Coverage begins with initial training beside 7 PzDiv, using 3 VK45.01 ‘Porsche’ Tigers. But higher command decided to use the Henschel design instead, so some crew familiarization had to be redone on the new vehicles after they were issued in late December 1942. In just a few days the unit was on its way to the Russian front, with only 2 Companies and a mix of Tigers and Pz III Ausf . The latter were formed into a Light Platoon for each Company and used as supports for the Tigers until enough Tigers could be delivered.

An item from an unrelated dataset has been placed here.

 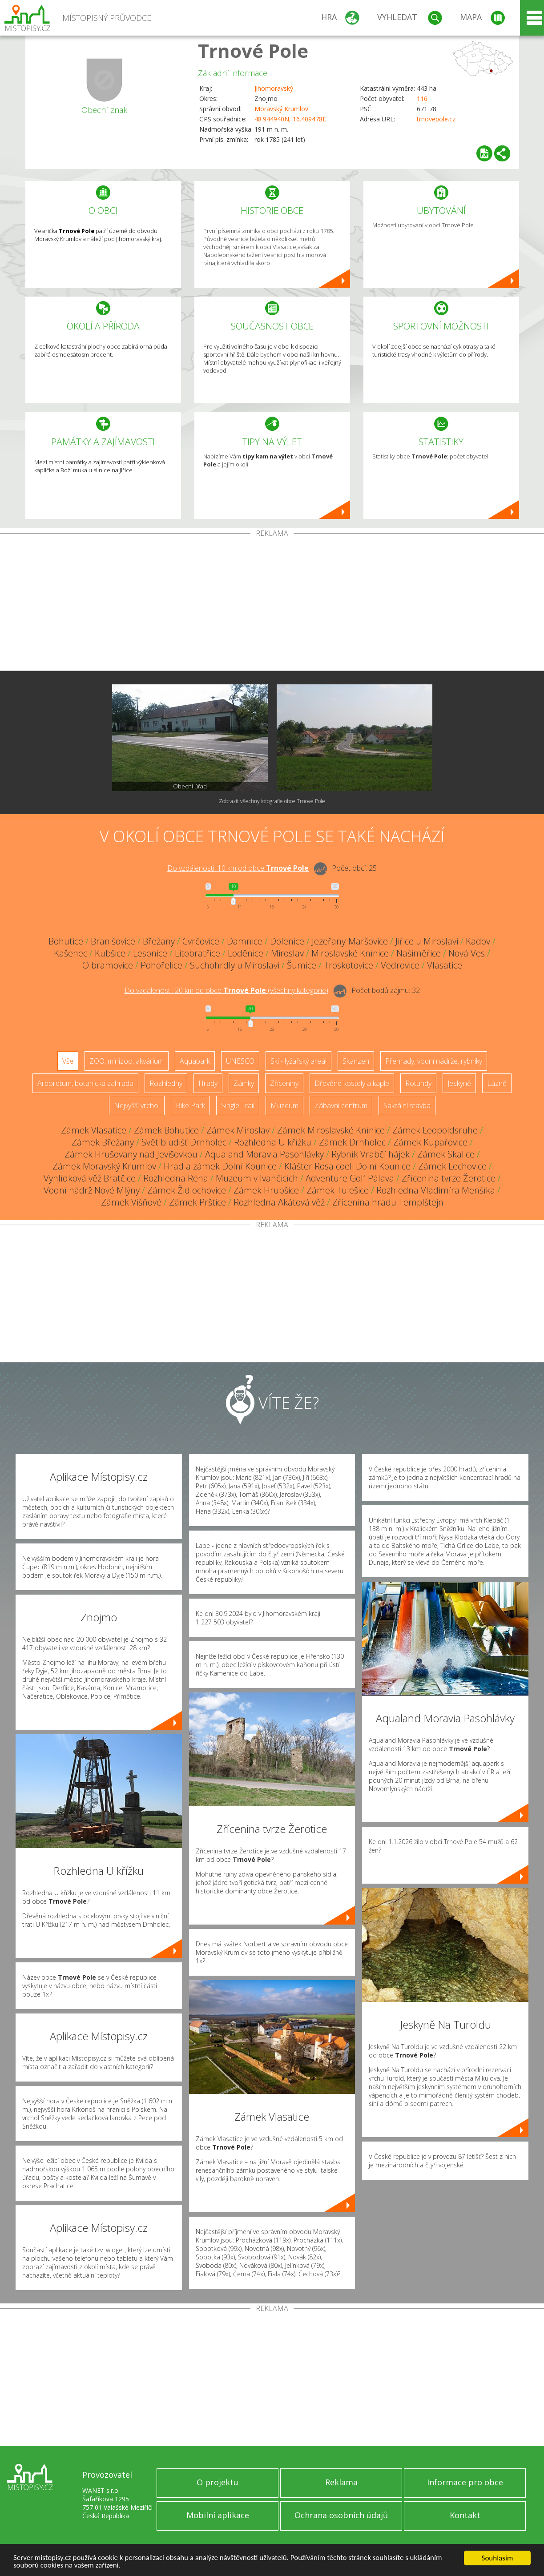 I want to click on Rotundy, so click(x=418, y=1083).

The Abteilung stayed in Russia until June 1944, when it returned to Germany for re-equipment after losing almost all its tanks in battle. The new Tiger IIs were the Porsche-turret version, but only enough for one Company while the other two got Tiger Is. Once again the crews had only a few days to get familiar with their new mounts before being sent into battle, this time on the Normandy front. But the heavy bombing included in Operation Goodwood hit 3 Company so badly that it had to pass its tigers to 2 Company and move to Mailly-le-Camp to be re-equipped again. This time it received the ‘Henschel-turreted’ version. But by this time the fighting had almost reached Paris, and only a few Tigers managed to escape across the Seine.
This meant yet another re-equipment, this time with just ‘Henschel-turret’ Tiger IIs and with the crews getting 3 weeks to familiarize themselves with the tanks. They were then sent to Hungary and more heavy fighting, but Russian attacks forced further retreats until the end of the war.
All these movements are described in the text, and the captions are as detailed as possible. For instance, anyone wondering how Tiger II 233 came to be photographed in Budapest will find the answer here.